The invention provides a high-frequency oscillation rhythm detection method based on an optimal fuzzy clustering Gaussian mixture model. A method based on clustering analysis is adopted to detect thehigh-frequency oscillation rhythm, fuzzy entropy, short-time energy, a power ratio and a frequency spectrum center of mass are selected as the characteristics of an epilepsy electroencephalogram, thecharacteristics are formed into a characteristic vector as the input of a clustering algorithm, an expectation-maximization Gaussian mixture model clustering algorithm is adopted to classify the characteristic vector, and a fuzzy c-mean clustering algorithm is adopted to obtain the initialization parameter of the expectation-maximization Gaussian mixture model clustering algorithm; and a median and a quartile range are selected to analyze each category of statistics characteristics, and the high-frequency oscillation rhythm is detected.

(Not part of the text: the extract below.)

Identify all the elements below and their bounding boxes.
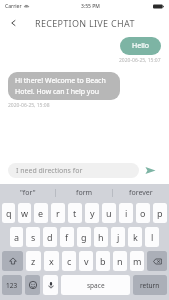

The method has the beneficial effects that the detectionspeed of the high-frequency oscillation rhythm of the epilepsy electroencephalogram is improved, and doctors are assisted in carrying out epilepsy diagnosis and epileptogenic focus excision.

Description

technical field [0001] The invention relates to the field of epilepsy EEG signal processing, in particular to a high-frequency oscillation rhythm detection method based on fuzzy clustering optimization Gaussian mixture model. Background technique [0002] Epilepsy is a common neurological disorder affecting approximately 1% of the world's population. At present, there are more than 9 million epilepsy patients in my country, and the number is still increasing at a rate of 650,000-700,000 per year. Most people with epilepsy are treated with antiepileptic drugs. Since the discovery of phenobarbital in the treatment of epilepsy at the beginning of the last century, antiepileptic drugs such as phenytoin, ethosuximide, carbamazepine, and valproic acid have been continuously released, which can control the seizures of 70% of epileptic patients. Most patients can no longer get sick after conventional drug treatment. However, 30% of the patients are still diagnosed as intractable ...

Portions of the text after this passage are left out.